## What the task asks
Locate and copy each line in the data that contains the word "Voltage".

## Provided data
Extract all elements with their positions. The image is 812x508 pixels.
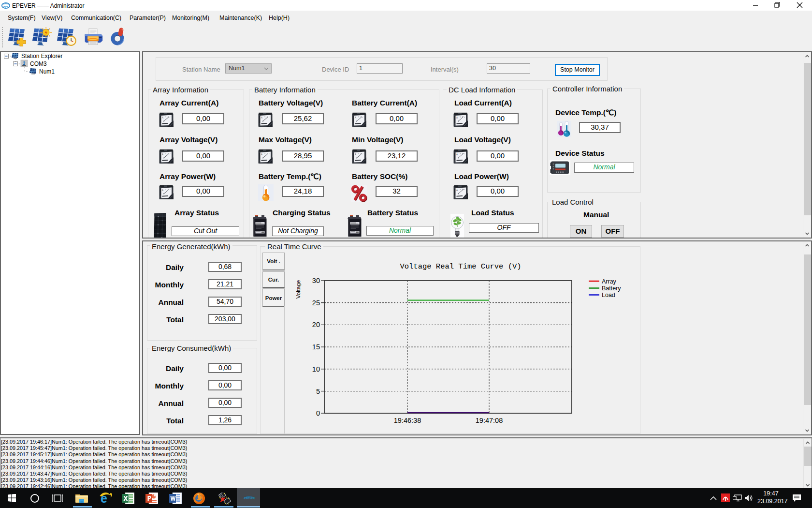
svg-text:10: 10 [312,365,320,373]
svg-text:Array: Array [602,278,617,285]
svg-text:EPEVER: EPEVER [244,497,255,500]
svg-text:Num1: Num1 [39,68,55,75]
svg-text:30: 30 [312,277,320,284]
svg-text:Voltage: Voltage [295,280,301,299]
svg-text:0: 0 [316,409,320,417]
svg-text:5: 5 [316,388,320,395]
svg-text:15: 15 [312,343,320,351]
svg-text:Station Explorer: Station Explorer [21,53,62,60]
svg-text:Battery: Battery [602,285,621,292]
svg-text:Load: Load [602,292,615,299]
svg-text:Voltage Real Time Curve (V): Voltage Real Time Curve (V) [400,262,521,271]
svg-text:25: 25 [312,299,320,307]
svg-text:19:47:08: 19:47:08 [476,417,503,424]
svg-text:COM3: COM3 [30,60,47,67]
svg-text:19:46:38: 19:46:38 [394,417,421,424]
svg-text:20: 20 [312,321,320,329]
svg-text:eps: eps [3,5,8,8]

## Exercise result
svg-text:Voltage: Voltage [295,280,301,299]
svg-text:Voltage Real Time Curve (V): Voltage Real Time Curve (V) [400,262,521,271]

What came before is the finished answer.